I decided that with this post I would flesh in a little bit more info about my daily life.  I know that being an anonymous blog I keep things pretty vague, but sometimes that might be a bit confusing so I figured that I should explain at least a few things.

You may have noticed in previous posts that I keep mentioning “going to the lake”.  This refers to my Grandmothers house.  Here is the deal.  I’m a city boy.  Lived there my whole life.  My Grandmother lives by a very small town out in the country about an hour and a half away.  She lives in a nice house on a great point of land on a beautiful lake.  This is the house her and Grandpa retired in.

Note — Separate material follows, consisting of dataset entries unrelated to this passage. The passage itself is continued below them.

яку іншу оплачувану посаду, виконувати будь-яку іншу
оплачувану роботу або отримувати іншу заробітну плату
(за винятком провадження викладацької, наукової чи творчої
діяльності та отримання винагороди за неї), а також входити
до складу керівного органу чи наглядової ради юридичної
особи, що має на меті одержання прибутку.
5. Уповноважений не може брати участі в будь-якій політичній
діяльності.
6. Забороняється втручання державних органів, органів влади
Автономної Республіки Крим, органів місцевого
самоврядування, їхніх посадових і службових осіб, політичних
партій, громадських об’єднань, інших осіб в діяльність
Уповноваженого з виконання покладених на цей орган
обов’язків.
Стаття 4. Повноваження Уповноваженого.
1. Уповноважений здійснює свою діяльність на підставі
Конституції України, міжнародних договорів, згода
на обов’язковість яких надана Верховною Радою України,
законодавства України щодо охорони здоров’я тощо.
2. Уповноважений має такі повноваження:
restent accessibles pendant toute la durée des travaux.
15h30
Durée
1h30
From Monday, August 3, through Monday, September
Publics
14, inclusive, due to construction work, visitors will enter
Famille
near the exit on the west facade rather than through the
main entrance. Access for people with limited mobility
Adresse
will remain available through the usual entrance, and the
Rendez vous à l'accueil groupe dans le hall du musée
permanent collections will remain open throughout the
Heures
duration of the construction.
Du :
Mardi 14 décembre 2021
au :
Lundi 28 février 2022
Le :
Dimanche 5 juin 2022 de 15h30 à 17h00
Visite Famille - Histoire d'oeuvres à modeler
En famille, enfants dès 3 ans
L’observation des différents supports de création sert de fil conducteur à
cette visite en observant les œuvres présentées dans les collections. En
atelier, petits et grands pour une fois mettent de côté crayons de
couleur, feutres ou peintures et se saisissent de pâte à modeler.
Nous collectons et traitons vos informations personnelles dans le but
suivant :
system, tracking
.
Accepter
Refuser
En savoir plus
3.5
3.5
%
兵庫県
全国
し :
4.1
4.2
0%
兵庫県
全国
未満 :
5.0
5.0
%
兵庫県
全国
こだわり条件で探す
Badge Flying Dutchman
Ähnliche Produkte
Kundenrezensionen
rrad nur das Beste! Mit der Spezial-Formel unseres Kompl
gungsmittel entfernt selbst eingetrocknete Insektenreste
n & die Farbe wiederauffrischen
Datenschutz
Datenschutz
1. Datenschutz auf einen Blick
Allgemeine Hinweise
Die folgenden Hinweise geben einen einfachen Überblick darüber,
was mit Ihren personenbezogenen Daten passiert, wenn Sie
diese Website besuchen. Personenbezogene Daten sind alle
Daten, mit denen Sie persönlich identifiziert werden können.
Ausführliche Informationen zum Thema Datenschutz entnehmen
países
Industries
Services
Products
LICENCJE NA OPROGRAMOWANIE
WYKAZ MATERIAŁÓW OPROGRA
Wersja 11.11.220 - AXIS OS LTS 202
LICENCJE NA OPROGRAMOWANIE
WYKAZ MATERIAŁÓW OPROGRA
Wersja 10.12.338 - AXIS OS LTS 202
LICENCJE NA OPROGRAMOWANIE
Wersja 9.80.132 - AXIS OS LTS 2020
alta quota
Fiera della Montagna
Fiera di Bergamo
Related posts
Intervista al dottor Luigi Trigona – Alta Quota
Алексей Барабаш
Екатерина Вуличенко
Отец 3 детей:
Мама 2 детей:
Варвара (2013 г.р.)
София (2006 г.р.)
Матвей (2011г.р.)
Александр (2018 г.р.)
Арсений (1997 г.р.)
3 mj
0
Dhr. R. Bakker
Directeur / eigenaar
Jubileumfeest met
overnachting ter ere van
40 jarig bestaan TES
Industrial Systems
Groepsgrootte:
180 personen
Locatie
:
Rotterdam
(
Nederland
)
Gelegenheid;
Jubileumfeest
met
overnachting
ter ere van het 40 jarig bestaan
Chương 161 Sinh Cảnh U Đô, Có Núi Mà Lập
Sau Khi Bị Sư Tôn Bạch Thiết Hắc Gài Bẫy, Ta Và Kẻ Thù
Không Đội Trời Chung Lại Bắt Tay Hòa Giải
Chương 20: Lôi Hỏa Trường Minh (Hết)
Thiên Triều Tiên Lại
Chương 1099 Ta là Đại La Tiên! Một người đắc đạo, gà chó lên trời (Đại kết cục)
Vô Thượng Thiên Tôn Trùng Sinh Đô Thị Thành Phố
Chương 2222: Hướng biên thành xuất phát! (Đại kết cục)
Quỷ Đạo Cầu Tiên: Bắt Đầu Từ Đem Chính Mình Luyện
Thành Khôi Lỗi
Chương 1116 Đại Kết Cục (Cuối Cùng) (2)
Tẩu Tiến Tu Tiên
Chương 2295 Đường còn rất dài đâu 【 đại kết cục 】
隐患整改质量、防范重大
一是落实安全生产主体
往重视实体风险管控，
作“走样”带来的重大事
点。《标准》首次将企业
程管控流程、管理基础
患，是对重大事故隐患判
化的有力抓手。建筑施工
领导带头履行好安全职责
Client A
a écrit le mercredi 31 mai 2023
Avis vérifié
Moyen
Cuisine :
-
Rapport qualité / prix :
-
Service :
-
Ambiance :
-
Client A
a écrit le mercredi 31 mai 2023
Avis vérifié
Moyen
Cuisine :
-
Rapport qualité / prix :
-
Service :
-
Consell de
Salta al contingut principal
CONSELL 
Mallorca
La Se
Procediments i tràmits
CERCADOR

Now she is 92 years old and still living at home alone.  We always came over to visit at least a few times a year.  Starting a few years back I began to visit more often.  I was coming up once or twice a month to help her out with things.  Since I was the only one in the family who never got married and had kids I had the flexibility to do this.

Two years ago I made a big decision.  I left everything behind in the cities and moved out into the country to live with Grandma.  Within a few months of that I was working again and moved into my own apartment in another small town that is just 12 miles away from Grandmas place.

I just got a new job about two months ago and it happens to be in the town by my Grandma.  So now I am driving over to her neck of the woods 5 days or more a week.  Monday and Tuesday are my days off.  The new routine that is starting to develop is that I stay at my apartment during the week and then spend a 3 day weekend with Grandma so it saves gas cutting out 3 trips back to my town.  Plus, I’m spending much more time with Grandma now.

This works great for her as well.  Now that I am coming over every week and spending multiple days at a time I can help her out a lot.  We go shopping, I help around the house and yard.  All that kind of stuff.  And of course we have our time just hanging out.

So, in previous posts when I made mention of going to the lake, or being at the lake, I’m talking about when I am staying at Grandmas.  She does not have Internet so I tether my cell phone to my laptop.  It’s not the best connection, but it is good enough to blog while I am at the lake.  That works because the blog really is the only thing where I need the laptop because I am typing so much.  Most everything else I just do from my phone.  Facebook, email etc.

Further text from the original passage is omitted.